The GST Council’s move to exempt individual health insurance premiums while continuing to levy 18 percent tax on group policies may alter the dynamics of corporate health coverage, employee benefits, and insurer strategies, experts have said.
Starting September 22, 2025, individual health and life insurance premiums will attract nil GST, as compared to 18 percent earlier. In contrast, group health and life insurance policies continue to be taxed at 18 percent, creating a significant cost difference between retail and corporate products.
This is expected to result in individual policies immediately becoming more affordable for customers, while companies offering group covers for employees will continue to pay tax, making these plans relatively costlier.
Industry executives and experts told Moneycontrol that this disparity between retail and group insurance products could shape the way companies structure health benefits for salaried employees and how insurers balance the two segments.
A senior executive on condition of anonymity said that some employers may explore alternative models such as reducing group coverage size and giving employees the option to buy individual retail policies, which will now be cheaper. Another possible model, according to a senior executive, is offering allowances or reimbursements for individual insurance policy purchases rather than maintaining large group plans.
“This creates a potential scenario where companies evaluate whether continuing with expensive group covers makes sense when employees can buy individual plans at a lower cost,” the executive added.
According to an AM Best report, India’s health insurance market has long suffered from underwriting strain, particularly in group coverage. The report showed that in FY25, retail health insurance grew around 17 percent on-year compared to about 5 percent in the group health segment. This divergence reflects stronger consumer demand and more manageable premiums in retail, in contrast to dwindling growth momentum in group plans.
Read More: GST exemption on health and life insurance: Will premiums actually become cheaper?
Traditionally, group insurance operates on thin margins but large volumes, while individual policies require higher acquisition and underwriting costs but offer better pricing power.
“Insurers will need to adapt.

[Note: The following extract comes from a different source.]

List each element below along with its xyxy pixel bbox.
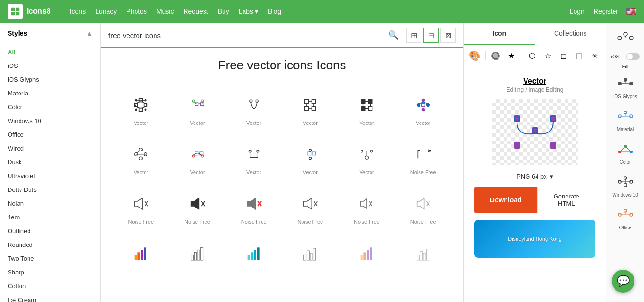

Group products come with scale advantages, but retail policies are now at a clear price advantage,” said one analyst.
Moreover, for employees, particularly those in the entry-level salaried segment, the shift could mean greater responsibility for their own health coverage.
While retail plans will be cheaper post-GST exemption, they also require individual underwriting and medical checks, unlike group policies, where risk is pooled.
This, according to industry sources, could lead to more employees purchasing standalone retail policies for comprehensive coverage, and a greater demand for simplified retail products with quick issuance and low documentation.
Read More: Insurance premiums may rise 1-4% despite GST cut to zero
Schemes for affinity groups, or those formed on common interest and non-employer employee associations, offered by banks and fintech platforms may also see some pressure, according to sources, which may lose some appeal compared to GST-exempt retail policies that now come with a clear pricing advantage.
“Group policies typically offer low administrative costs per member and stable renewal volumes, but the continued GST levy increases their overall cost burden. In contrast, individual policies involve higher acquisition and underwriting expenses and require more documentation, yet they now hold a significant tax advantage post-exemption and present insurers with opportunities for cross-selling additional financial products,” industry sources told Moneycontrol.